The importance of the River Barrow to the town is underlined by the number of references to the control of trade on the river, the conduct and appointment of water bailiffs and the duties of the ferryman. The ferry was particularly important from the middle of the seventeenth century to the end of the eighteenth century, when the town was without a bridge. In 1730 the ferry operated ‘from six o’clock in ye forenoon till ten o’clock at night from twenty fifth day of March to Michaelmas and from Michaelmas to twenty fifth day of March from seven of the clock in the morning to nine at night’. There are a series of orders rewarding those who saved people from drowning. In 1810 a premium of 40 shillings was paid to ‘any person who shall save any person who may fall into the river of Ross’. In 1815 a resolution listed a number of persons rewarded for saving people, including a child, who fell from the bridge. The lucky survival of these corporation records gives us a glimpse of the concerns of a small Irish town in great detail over more than two centuries.
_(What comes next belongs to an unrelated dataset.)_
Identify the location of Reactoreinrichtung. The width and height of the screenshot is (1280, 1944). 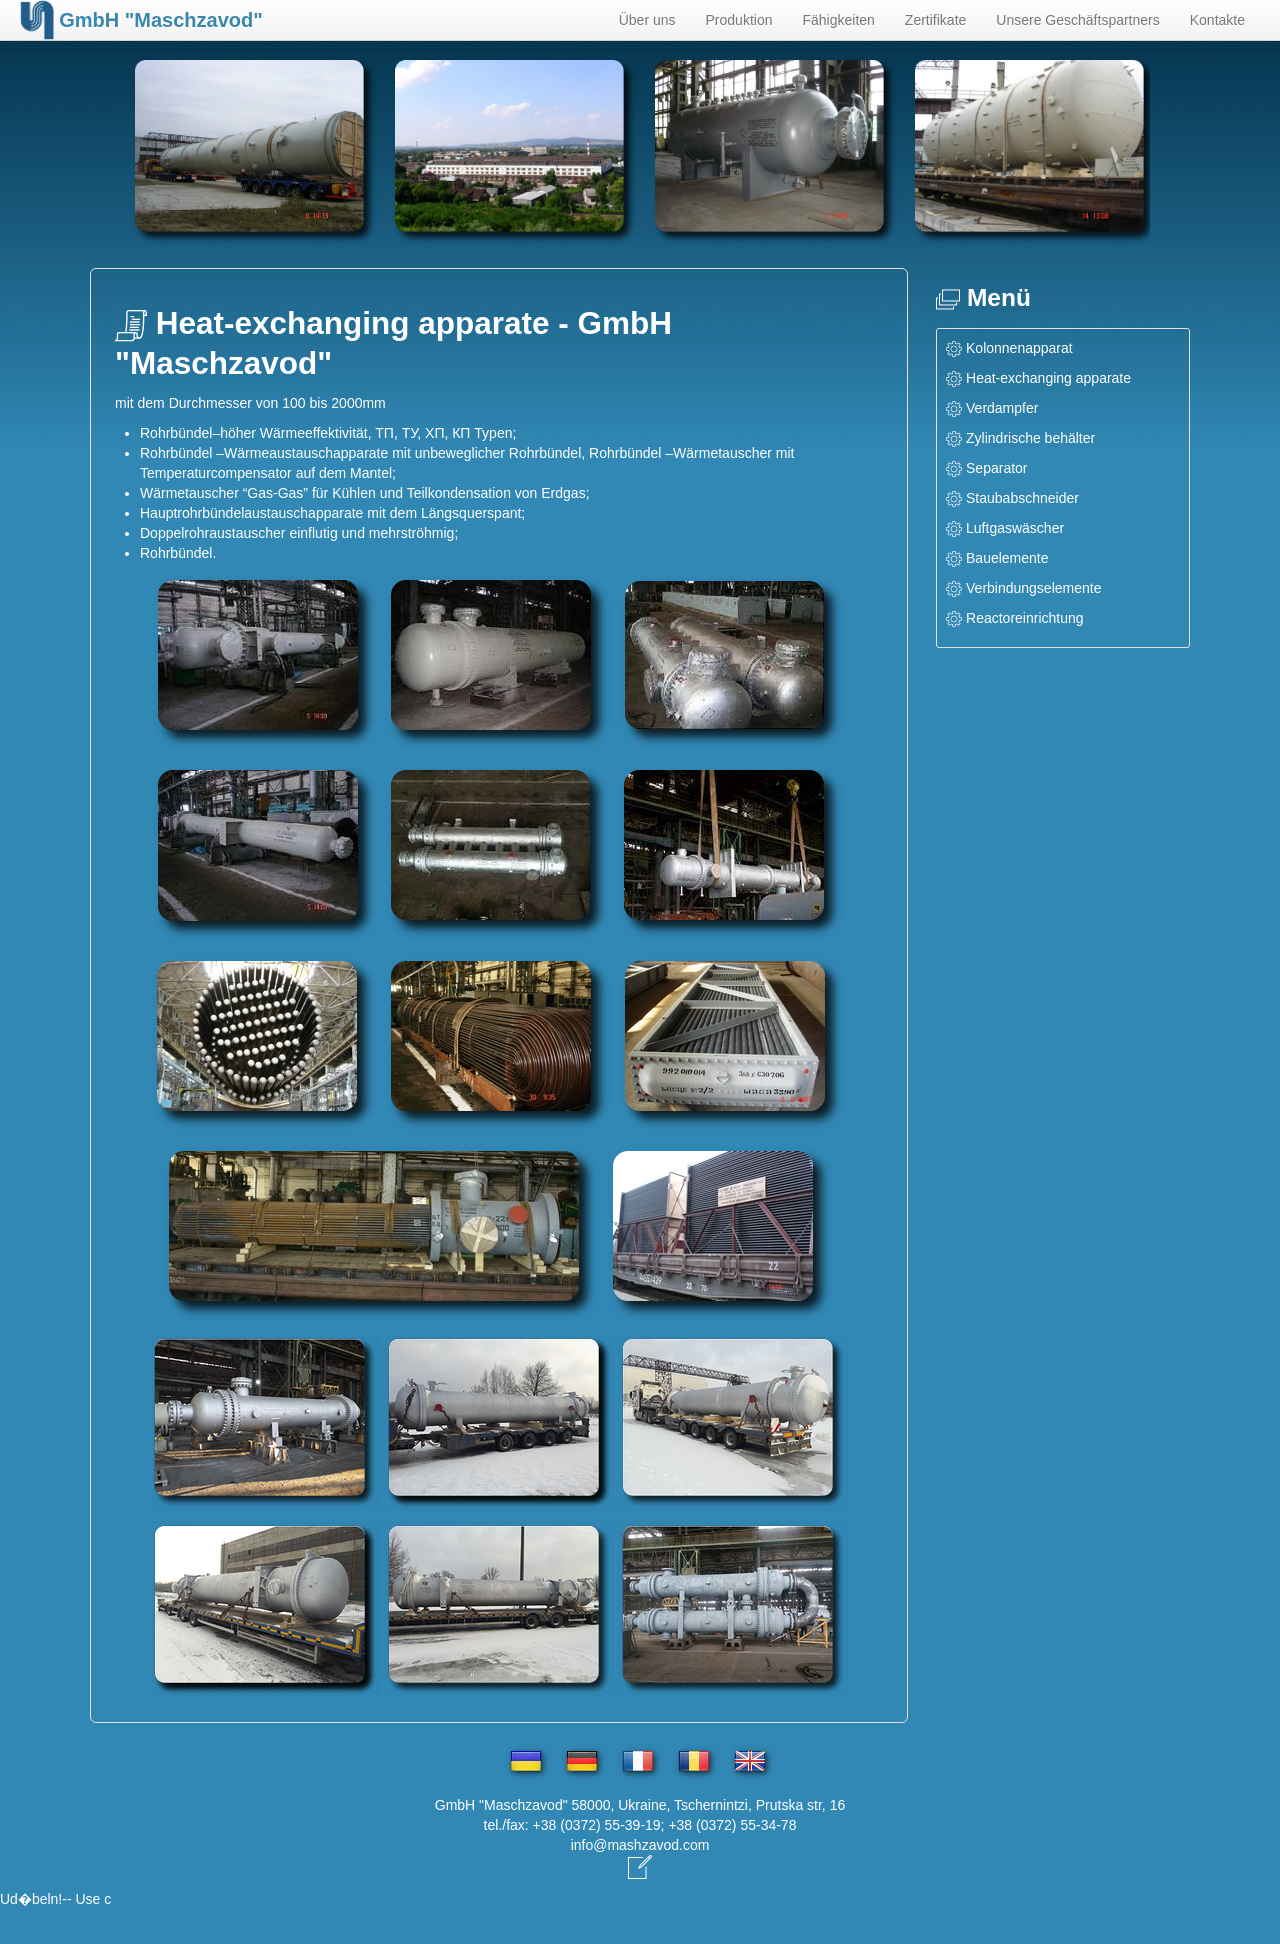 (1025, 618).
During this time, politically, the town moved from being a bastion of loyalism, with the plaque on the Tholsel noting that the first stone of the building was laid on the anniversary of the ‘glorious Battle of the Boyne’, to supporting the movement for Irish independence. It is in the minutia, however, that the true value lies—the description of the condition of the streets, the introduction of services such as gaslight and piped water, the purchase of fire engines and the setting up of fire stations, surely an important service in a town with so many houses packed into narrow lanes and streets. Across the years we can see that priorities remained the same: from the seventeenth-century guild ordinances to the meeting called in February 1864 to look into measures to free the bridge from tolls, there is a predominant concern with trade and commerce.  HI

Linda Doran is editor of the New Ross section of the Irish Historic Towns Atlas series and lectures in medieval history in University College Dublin.

Further reading:

T. Dunne (ed.), New Ross, Rossponte, Ros Mhic Treoin: an anthology celebrating 800 years (Wexford, 2009).J. FitzGibbon, A time and a place—New Ross 1890 to 1910 (New Ross, 2007).P.D. Vigors, ‘Extracts from the Books of the Old Corporation of Ross, Co. Wexford’, Journal of the Royal Society of Antiquaries of Ireland (5th ser.) 2 (2) (July 1892), 171–6; 2 (3) (October 1892), 287–90; 4 (2) (June 1894), 176–9.

The author would like to thank John Moran of New Ross town council and David Minogue, town clerk, for their assistance.